Jika Anda baru mengenal mata uang kripto, Anda akan sering mendengar istilah "Halving". Kapan pun kata ini disebutkan, pasar memasuki keadaan antisipasi tinggi. Jadi, apa sebenarnya Halving Bitcoin itu, dan mengapa itu menjadi peristiwa terpenting dalam kalender kripto?
Mekanisme Halving
Untuk memahami halving, Anda pertama-tama harus memahami bagaimana Bitcoin baru dibuat. Jaringan Bitcoin dikelola oleh komputer (penambang) yang memecahkan masalah matematika yang kompleks untuk memverifikasi transaksi. Sebagai hadiah atas pekerjaan mereka, sistem menghasilkan Bitcoin baru dan memberikannya kepada para penambang.
Ketika Satoshi Nakamoto menciptakan Bitcoin, ia membuat kode keras aturan untuk mengendalikan inflasi: Setiap 210.000 blok (kira-kira setiap 4 tahun), hadiah yang diberikan kepada penambang dipotong setengah.

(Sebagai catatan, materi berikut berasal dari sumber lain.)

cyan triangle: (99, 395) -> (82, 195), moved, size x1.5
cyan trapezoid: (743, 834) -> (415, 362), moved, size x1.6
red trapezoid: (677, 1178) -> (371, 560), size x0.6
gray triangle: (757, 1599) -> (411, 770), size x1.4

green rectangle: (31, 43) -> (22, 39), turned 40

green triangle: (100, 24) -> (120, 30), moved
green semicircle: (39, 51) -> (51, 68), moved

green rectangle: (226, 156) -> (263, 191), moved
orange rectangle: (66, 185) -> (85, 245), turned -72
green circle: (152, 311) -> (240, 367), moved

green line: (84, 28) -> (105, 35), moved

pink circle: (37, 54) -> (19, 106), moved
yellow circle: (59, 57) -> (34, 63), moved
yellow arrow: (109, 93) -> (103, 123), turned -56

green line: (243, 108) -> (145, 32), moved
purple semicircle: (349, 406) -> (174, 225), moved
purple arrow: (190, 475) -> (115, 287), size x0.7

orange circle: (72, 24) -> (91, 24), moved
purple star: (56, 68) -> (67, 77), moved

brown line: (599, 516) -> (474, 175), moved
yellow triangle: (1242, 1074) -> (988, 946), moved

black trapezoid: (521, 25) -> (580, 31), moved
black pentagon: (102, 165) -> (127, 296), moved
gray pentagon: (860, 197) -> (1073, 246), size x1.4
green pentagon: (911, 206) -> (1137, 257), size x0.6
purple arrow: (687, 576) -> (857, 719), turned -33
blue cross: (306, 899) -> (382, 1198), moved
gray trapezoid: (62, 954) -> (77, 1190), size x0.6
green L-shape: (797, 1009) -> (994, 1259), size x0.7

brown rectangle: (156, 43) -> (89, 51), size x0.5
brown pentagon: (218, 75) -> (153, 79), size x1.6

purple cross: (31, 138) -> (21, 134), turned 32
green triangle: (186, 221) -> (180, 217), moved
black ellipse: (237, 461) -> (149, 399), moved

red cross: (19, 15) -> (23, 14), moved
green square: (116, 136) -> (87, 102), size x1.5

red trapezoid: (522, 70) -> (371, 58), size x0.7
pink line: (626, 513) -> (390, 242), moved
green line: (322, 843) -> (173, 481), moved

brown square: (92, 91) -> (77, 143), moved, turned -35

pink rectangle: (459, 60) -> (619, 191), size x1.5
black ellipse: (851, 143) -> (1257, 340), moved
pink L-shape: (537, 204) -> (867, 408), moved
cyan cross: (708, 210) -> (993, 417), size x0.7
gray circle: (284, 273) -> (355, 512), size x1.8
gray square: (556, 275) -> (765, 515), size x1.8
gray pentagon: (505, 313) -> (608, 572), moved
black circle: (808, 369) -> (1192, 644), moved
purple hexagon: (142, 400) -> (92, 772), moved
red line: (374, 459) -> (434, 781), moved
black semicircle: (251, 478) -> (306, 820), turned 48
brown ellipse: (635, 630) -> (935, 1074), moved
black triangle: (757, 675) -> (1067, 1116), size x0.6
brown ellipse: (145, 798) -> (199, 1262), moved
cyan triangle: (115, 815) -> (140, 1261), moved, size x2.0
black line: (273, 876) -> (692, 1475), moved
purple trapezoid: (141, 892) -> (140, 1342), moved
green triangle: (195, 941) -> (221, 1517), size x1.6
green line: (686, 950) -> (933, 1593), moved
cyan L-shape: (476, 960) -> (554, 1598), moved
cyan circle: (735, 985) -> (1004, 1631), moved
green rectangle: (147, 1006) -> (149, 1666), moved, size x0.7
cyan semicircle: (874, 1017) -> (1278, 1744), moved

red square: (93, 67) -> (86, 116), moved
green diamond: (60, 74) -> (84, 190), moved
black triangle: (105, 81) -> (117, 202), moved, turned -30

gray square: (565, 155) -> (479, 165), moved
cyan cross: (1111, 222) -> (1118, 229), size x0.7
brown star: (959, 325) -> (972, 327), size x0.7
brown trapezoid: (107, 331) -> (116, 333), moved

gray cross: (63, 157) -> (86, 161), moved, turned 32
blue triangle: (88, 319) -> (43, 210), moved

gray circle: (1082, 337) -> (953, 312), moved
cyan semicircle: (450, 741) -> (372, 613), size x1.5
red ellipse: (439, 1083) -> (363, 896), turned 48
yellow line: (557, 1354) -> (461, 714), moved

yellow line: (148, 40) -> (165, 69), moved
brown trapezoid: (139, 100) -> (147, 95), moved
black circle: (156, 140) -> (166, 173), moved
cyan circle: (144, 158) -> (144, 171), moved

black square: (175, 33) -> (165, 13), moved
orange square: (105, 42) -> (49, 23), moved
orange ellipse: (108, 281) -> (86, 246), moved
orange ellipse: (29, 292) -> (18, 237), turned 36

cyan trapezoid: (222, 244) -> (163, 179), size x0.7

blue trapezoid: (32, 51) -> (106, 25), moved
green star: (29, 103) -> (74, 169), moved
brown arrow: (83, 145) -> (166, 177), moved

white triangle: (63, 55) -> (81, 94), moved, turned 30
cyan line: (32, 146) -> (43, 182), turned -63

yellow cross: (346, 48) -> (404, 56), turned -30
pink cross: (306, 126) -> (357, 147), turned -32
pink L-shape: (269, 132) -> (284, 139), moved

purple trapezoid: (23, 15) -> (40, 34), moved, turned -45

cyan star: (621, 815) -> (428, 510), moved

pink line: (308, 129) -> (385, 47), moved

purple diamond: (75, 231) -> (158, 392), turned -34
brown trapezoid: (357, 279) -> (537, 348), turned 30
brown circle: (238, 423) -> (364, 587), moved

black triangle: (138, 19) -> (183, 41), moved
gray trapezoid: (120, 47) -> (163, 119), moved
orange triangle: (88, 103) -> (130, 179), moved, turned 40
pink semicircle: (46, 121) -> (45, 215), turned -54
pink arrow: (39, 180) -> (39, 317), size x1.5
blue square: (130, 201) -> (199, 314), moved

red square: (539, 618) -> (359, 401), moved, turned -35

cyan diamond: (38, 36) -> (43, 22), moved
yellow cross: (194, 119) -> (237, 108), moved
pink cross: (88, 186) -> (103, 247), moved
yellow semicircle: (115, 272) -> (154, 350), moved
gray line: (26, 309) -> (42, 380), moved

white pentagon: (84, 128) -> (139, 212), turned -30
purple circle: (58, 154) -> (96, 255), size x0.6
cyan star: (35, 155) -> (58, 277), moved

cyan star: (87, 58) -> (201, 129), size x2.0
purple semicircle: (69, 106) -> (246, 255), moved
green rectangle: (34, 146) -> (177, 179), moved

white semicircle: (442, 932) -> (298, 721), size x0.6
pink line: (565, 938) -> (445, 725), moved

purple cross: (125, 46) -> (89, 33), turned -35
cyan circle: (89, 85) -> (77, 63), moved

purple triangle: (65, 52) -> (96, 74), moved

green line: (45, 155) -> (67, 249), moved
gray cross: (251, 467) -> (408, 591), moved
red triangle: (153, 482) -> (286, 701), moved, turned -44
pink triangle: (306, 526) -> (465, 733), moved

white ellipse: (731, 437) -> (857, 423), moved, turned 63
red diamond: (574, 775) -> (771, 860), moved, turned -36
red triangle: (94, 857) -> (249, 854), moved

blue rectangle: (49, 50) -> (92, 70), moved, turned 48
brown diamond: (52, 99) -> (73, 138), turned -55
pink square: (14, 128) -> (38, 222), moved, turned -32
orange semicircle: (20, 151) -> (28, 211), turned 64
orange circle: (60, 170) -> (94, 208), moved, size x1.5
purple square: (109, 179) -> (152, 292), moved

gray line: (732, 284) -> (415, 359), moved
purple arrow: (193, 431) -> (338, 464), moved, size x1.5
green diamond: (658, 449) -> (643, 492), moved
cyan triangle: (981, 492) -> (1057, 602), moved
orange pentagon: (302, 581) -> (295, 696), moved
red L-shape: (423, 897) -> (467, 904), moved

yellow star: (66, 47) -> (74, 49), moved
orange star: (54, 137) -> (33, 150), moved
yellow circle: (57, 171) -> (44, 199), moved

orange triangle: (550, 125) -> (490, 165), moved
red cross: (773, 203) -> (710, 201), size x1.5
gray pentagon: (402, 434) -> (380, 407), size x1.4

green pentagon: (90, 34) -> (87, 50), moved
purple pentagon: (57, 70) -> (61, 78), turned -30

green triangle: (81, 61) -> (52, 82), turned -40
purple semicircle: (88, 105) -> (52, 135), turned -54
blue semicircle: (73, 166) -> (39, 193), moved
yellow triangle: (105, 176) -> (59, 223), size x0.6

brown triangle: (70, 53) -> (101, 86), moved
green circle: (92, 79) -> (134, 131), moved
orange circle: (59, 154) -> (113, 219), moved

- Pada tahun 2009, hadiahnya adalah 50 BTC per blok.
- Halving ke-1 (2012): Hadiah turun menjadi 25 BTC.
- Halving ke-2 (2016): Hadiah turun menjadi 12,5 BTC.
- Halving ke-3 (2020): Hadiah turun menjadi 6,25 BTC.
- Halving ke-4 (2024): Hadiah turun menjadi 3,125 BTC.
Ekonomi Penawaran dan Permintaan
Logika inti dari halving adalah ekonomi sederhana: Jika pasokan menurun sementara permintaan tetap sama atau meningkat, harga akan naik.
Penambang adalah penjual alami terbesar di pasar Bitcoin, karena mereka perlu menjual BTC untuk membayar listrik dan perangkat keras. Ketika halving terjadi, jumlah Bitcoin baru yang memasuki pasar setiap hari langsung terpotong setengah. Ini secara drastis mengurangi tekanan jual. Secara historis, guncangan pasokan ini telah memicu pergerakan naik besar-besaran dalam 12 hingga 18 bulan setelah peristiwa halving.
Siklus Empat Tahun
Karena halving terjadi kira-kira setiap empat tahun, pasar kripto telah mengembangkan siklus empat tahun yang berbeda:
- Pra-Halving (Akumulasi): Pasar pulih dari pasar beruang. Uang pintar mulai berakumulasi.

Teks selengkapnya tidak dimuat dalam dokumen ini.